Diálogos con la Generalitat: La base de los derechos y deberes profesionales
En la actualidad, nuestra solicitud oficial para el reconocimiento de nuestra actividad profesional se encuentra también en el Departament de Treball de la Generalitat de Catalunya, dado su planteamiento jurídico ha resultado interesante, y está siendo objeto de estudio.
Ciertamente, hace ya tiempo que a nivel político se ha planteado el debate de regularizar la prostitución, pero en su redactado de hace meses había graves errores, como la obligación de exigir, a todas las personas que realicen servicios sexuales remunerados, concentrarse en locales habilitados para tal fin, como puede ser, a título de ejemplo, clubs de prostitución. Por supuesto hemos advertido a la Administración Pública del grave error que esto supone, así como ponerles en conocimiento de una situación jurídica donde se podría generar un gran contratiempo al texto legalizado, dejándolo en tal caso sin efecto.

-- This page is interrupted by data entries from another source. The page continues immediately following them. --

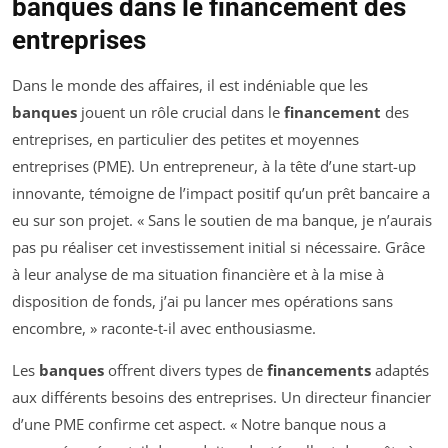
banques dans le financement des
entreprises
Dans le monde des affaires, il est indéniable que les
banques
jouent un rôle crucial dans le
financement
des
entreprises, en particulier des petites et moyennes
entreprises (PME). Un entrepreneur, à la tête d’une start-up
innovante, témoigne de l’impact positif qu’un prêt bancaire a
eu sur son projet. « Sans le soutien de ma banque, je n’aurais
pas pu réaliser cet investissement initial si nécessaire. Grâce
à leur analyse de ma situation financière et à la mise à
disposition de fonds, j’ai pu lancer mes opérations sans
encombre, » raconte-t-il avec enthousiasme.
Les
banques
offrent divers types de
financements
adaptés
aux différents besoins des entreprises. Un directeur financier
d’une PME confirme cet aspect. « Notre banque nous a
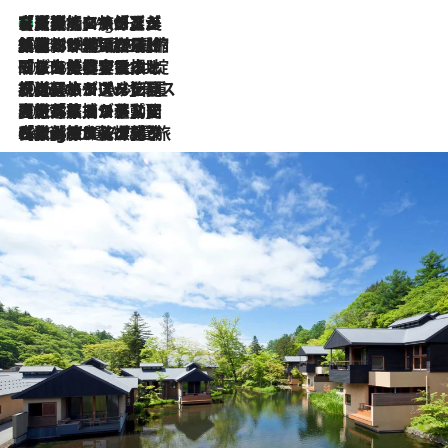
【厳選旅コスメ】「多機能アイテムがメイン！」旅好き美容エディターが選んだ夏旅ベストコスメを発表【Mサイズジップ】
1 Hour Ago
2026.8.6
「荷物が増えるほど旅ストレスは増す」美容ジャーナリストがたどり着いた最終結論。“化粧品を劇的に減らす”感動の凝縮美容とは
2026.8.6
「旅先には金髪ウィッグを持参」日本と同じメイクでは損してる!? 美容ジャーナリストが提案する“掟破りの旅美容”とは
2026.8.6
【厳選旅コスメ】「身軽さ＆UV対策重視！」ヘアアーティストshucoが選んだ夏旅ベストコスメを発表【Mサイズジップ】
2026.8.5
【厳選旅コスメ】国内をあちこち移動する河井菜摘が選んだ夏旅ベストコスメ発表！「リラックスアイテムはマスト」【Mサイズジップ】
2026.8.4
【厳選旅コスメ】「紫外線＆乾燥対策しながらメイク感も！」ヘア＆メイクGeorgeが選んだ夏旅ベストコスメを発表！【Mサイズジップ】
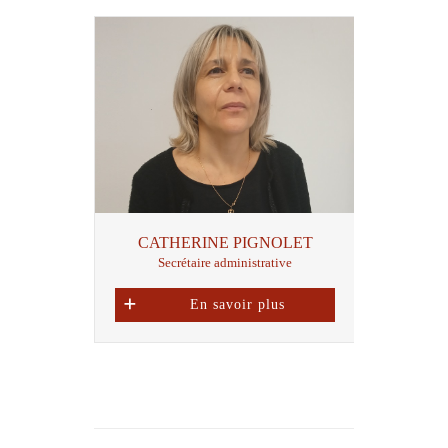
CATHERINE PIGNOLET
Secrétaire administrative
En savoir plus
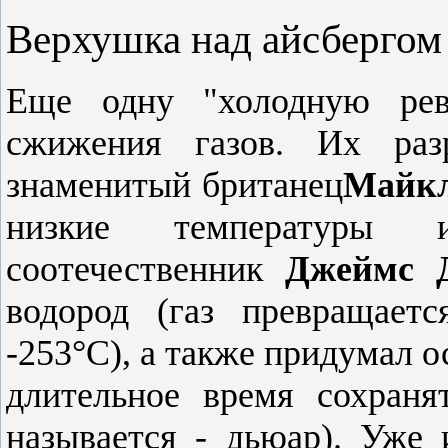
Верхушка над айсбергом
Еще одну "холодную рев
сжижения газов. Их ра
знаменитый британец
Майкл
низкие температуры 
соотечественник
Джеймс
водород (газ превращает
-253°C), а также придумал о
длительное время сохраня
называется - дьюар). Уже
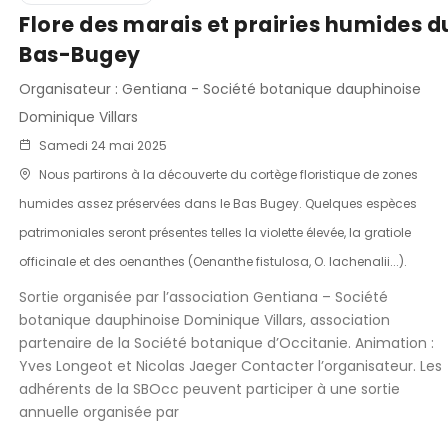
Flore des marais et prairies humides d
Bas-Bugey
Organisateur : Gentiana - Société botanique dauphinoise
Dominique Villars
Samedi 24 mai 2025
Nous partirons à la découverte du cortège floristique de zones
humides assez préservées dans le Bas Bugey. Quelques espèces
patrimoniales seront présentes telles la violette élevée, la gratiole
officinale et des oenanthes (Oenanthe fistulosa, O. lachenalii...).
Sortie organisée par l’association Gentiana – Société
botanique dauphinoise Dominique Villars, association
partenaire de la Société botanique d’Occitanie. Animation :
Yves Longeot et Nicolas Jaeger Contacter l’organisateur. Les
adhérents de la SBOcc peuvent participer à une sortie
annuelle organisée par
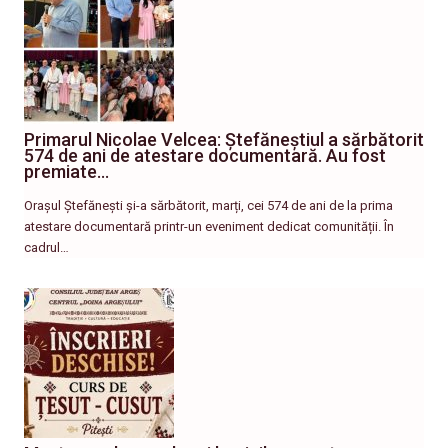
Primarul Nicolae Velcea: Ștefăneștiul a sărbătorit
574 de ani de atestare documentară. Au fost
premiate…
Orașul Ștefănești și-a sărbătorit, marți, cei 574 de ani de la prima
atestare documentară printr-un eveniment dedicat comunității. În
cadrul…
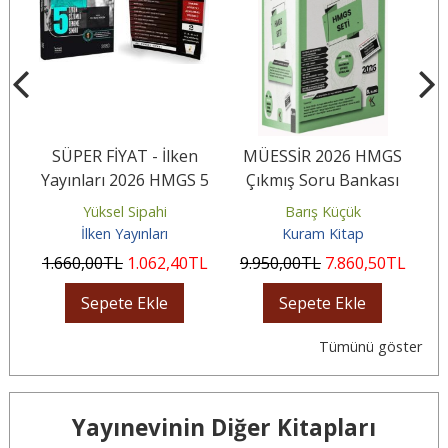
dli
SÜPER FİYAT - İlken
MÜESSİR 2026 HMGS
 5
Yayınları 2026 HMGS 5
Çıkmış Soru Bankası
Özgün Çözümlü
Seti Çözümlü
Ç
Yüksel Sipahi
Barış Küçük
Deneme Sınavı +...
İlken Yayınları
Kuram Kitap
L
1.660
,00
TL
1.062
,40
TL
9.950
,00
TL
7.860
,50
TL
8
Sepete Ekle
Sepete Ekle
Tümünü göster
Yayınevinin Diğer Kitapları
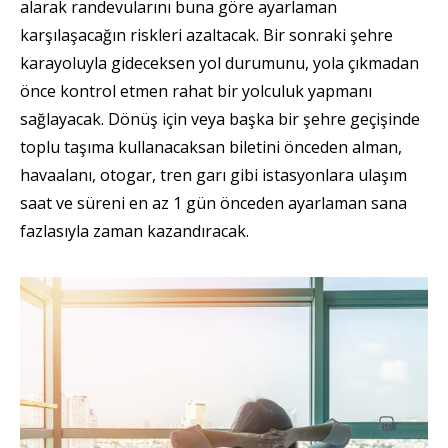
alarak randevularını buna göre ayarlaman
karşılaşacağın riskleri azaltacak. Bir sonraki şehre
karayoluyla gideceksen yol durumunu, yola çıkmadan
önce kontrol etmen rahat bir yolculuk yapmanı
sağlayacak. Dönüş için veya başka bir şehre geçişinde
toplu taşıma kullanacaksan biletini önceden alman,
havaalanı, otogar, tren garı gibi istasyonlara ulaşım
saat ve süreni en az 1 gün önceden ayarlaman sana
fazlasıyla zaman kazandıracak.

Todavía hay muchos aspectos de las conversaciones en fase de estudio, y que por razones obvias de conversación no pueden ser comentados públicamente. Sin embargo, sí podemos hacer ya referencia al planteamiento presentado respecto a los derechos y deberes de los trabajadores y trabajadoras que presten servicios sexuales remunerados, en los cuales se ha buscado garantizar la libertad, la voluntariedad y la independencia de los trabajadores y trabajadoras.
Comenzaremos por explicar los derechos profesionales, y cuya base es la siguiente:
1. En primer lugar, los trabajadores y trabajadoras que presten servicios sexuales remunerados tienen derecho al respeto de los derechos básicos reconocidos por la Constitución y en los tratados y acuerdos internacionales ratificados por España sobre la materia.
Esta consideración es por supuesto una extensión de los derechos de todos los trabajadores y trabajadoras, sea cual sea su oficio.
Seguidamente, debe de mencionarse en distintos apartados los derechos básicos individuales, siempre teniendo en cuenta el contenido y alcance que para cada uno de ellos disponga su normativa específica, si las hubiera. Los derechos básicos individuales serían:
a) Libre elección de las prestaciones y servicios. Los servicios sexuales remunerados han de ser prestados por la libre elección y la consideración de prestación sexual consentida. Se entiende, por prestación sexual consentida, aquella referente al servicio sexual de la persona a cambio de un lucro económico. Si fuese el caso de conseguir la relación mediante el uso de la fuerza o intimidación, se considerara una prestación sexual no consentida, en cuyo caso se adoptaran las medidas establecidas en el Código Penal por cuanto se considera un acto sexual no consentido.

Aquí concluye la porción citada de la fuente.